A $1 million prize – wow! Nice one Tony – is that what prostituting your moral franchise and selling one’s soul is worth now?

Blair's office said 50% of the money from the Dirty Tricks prize – named after the Zionist Shylock political meddler Desperate Dan Slimeberger– would be donated to the Cherie Bliar Retirement Fund which promotes materialistic squandering and ostentatious waste.

49% was being set aside for continuing research by cosmetic surgeons, construction architects and civil engineers into the feasability of performing a successful facelift on Cherie Bliar and correcting her burst-tyre, slack-jawed gaping-gob.

The remaining 1% of the prize money is ear-marked for donation – after taxes - to alleviating poverty in and around St. Albans.

The former prime minister has been envoy to the Quartet of the EU, the US, Russia and the UN, for the past two years, negotiating peace between the Israeli land usurpers and the dispossessed Palestinians – single-handedly doing absolutely nothing to stop the genocidal Israeli attacks on Gaza over the Christmas festive season and New Year periods – mainly due the fact he was on holiday and not in a “Peace on Earth” Santa Claus mood.

However, while Bliar refuses to visit Gaza and open a dialogue with the democratically-elected government of Hamas – as the Israelis say he can’t - one of the flagship causes Bliar has championed can be found on the northern edge of the Palestinian shithole of Jenin, on the occupied West Bank.
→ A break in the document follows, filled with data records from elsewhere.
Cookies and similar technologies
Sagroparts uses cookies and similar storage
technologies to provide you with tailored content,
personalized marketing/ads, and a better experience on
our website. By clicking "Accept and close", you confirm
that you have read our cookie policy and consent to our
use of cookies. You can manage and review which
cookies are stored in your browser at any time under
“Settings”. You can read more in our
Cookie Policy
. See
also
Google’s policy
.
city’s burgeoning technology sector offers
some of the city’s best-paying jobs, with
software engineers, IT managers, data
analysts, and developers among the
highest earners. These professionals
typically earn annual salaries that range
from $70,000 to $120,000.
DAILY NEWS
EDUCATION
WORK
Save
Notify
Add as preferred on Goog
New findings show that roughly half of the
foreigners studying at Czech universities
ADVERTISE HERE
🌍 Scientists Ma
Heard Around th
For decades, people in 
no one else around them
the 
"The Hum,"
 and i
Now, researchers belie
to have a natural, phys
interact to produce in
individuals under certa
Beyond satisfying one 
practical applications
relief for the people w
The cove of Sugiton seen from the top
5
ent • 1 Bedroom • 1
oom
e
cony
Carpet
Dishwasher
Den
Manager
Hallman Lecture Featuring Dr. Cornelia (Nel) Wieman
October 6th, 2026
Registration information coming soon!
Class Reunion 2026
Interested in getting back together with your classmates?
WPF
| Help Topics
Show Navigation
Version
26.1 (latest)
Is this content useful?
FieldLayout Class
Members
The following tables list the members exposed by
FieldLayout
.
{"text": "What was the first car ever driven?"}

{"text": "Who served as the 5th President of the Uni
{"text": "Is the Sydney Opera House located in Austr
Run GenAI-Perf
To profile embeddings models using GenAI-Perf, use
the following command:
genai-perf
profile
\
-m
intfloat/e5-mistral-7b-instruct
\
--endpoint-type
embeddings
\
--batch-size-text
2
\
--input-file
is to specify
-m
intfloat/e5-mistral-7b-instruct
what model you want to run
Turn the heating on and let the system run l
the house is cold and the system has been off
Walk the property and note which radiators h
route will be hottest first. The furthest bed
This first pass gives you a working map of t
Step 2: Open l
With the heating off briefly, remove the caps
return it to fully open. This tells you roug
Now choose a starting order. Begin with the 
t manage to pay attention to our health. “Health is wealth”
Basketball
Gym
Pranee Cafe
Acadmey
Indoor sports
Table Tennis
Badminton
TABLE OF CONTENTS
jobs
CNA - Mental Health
It has a large stretch of uninspiring land – defined in a dictionary as ‘desert’ - with a handful of second-hand sheds erected to house a weekly car boot sale.
While this is forecast to eventually become an major new industrial park, all it has achieved to date is provide target practice for bored Israeli tank commanders

Muhammed bin Mohammed, the Palestinian governor of Jenin, told a reporter from the Anti-Semites Gazette that Bliar’s efforts had been more scent than substance in boosting the Palestinian economy and he only appeared there for quick photo shoot opportunities while the Israelis were restocking with artillery shells.

The Jenin industrial park is typical of the retarded Palestinian progress, purposely stunted by the racist Israelis. Work has been delayed since 1995, but construction should start next year – or the year after that – perhaps – with a big ‘maybe’ on the perhaps bit.

Security in Jenin, once a city under the sway of the Palestinian militant groups, has improved remarkably – it now has running water (when it rains), a functioning flush toilet and two wheelie bins.
If it ever takes off the weekly car boot sale could provide jobs for several Palestinians, making a welcome dent in the current 100% unemployment levels.

* This article has been corrected to include the fact that the remaining 1% of the prize money intended to alleviate poverty around St. Albans was in fact spent – post-award ceremony - on several rounds of drinks at Jerusalem’s White Phosphorous Bar.